Saved entries:
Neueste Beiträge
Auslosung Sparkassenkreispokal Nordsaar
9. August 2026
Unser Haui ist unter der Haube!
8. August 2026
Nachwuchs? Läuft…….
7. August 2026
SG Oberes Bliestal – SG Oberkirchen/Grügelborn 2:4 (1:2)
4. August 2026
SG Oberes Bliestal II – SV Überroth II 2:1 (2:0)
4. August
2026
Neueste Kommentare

...

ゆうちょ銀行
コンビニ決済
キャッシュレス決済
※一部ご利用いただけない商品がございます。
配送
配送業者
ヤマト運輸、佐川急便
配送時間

Your instructions: Starting with the line above that holds "Neueste Beiträge" and stopping with the line that holds "Neueste Kommentare", reproduce each line exactly, omitting all other lines.

Solution for this task:
Neueste Beiträge
Auslosung Sparkassenkreispokal Nordsaar
9. August 2026
Unser Haui ist unter der Haube!
8. August 2026
Nachwuchs? Läuft…….
7. August 2026
SG Oberes Bliestal – SG Oberkirchen/Grügelborn 2:4 (1:2)
4. August 2026
SG Oberes Bliestal II – SV Überroth II 2:1 (2:0)
4. August
2026
Neueste Kommentare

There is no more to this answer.